Your assignment
Filter the data below for the string "Stewart" and copy each matching line.
****************
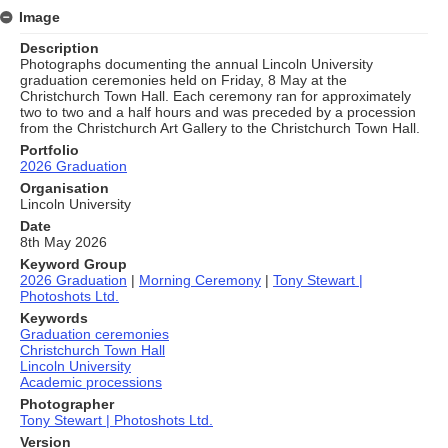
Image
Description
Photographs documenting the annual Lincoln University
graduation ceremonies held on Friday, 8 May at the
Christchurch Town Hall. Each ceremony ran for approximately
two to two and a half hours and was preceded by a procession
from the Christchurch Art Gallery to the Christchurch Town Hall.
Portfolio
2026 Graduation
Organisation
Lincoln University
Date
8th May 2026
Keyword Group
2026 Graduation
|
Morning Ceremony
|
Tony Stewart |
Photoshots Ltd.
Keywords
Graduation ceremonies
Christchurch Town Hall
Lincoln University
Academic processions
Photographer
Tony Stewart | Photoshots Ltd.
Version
****************
Answer below
Tony Stewart |
Tony Stewart | Photoshots Ltd.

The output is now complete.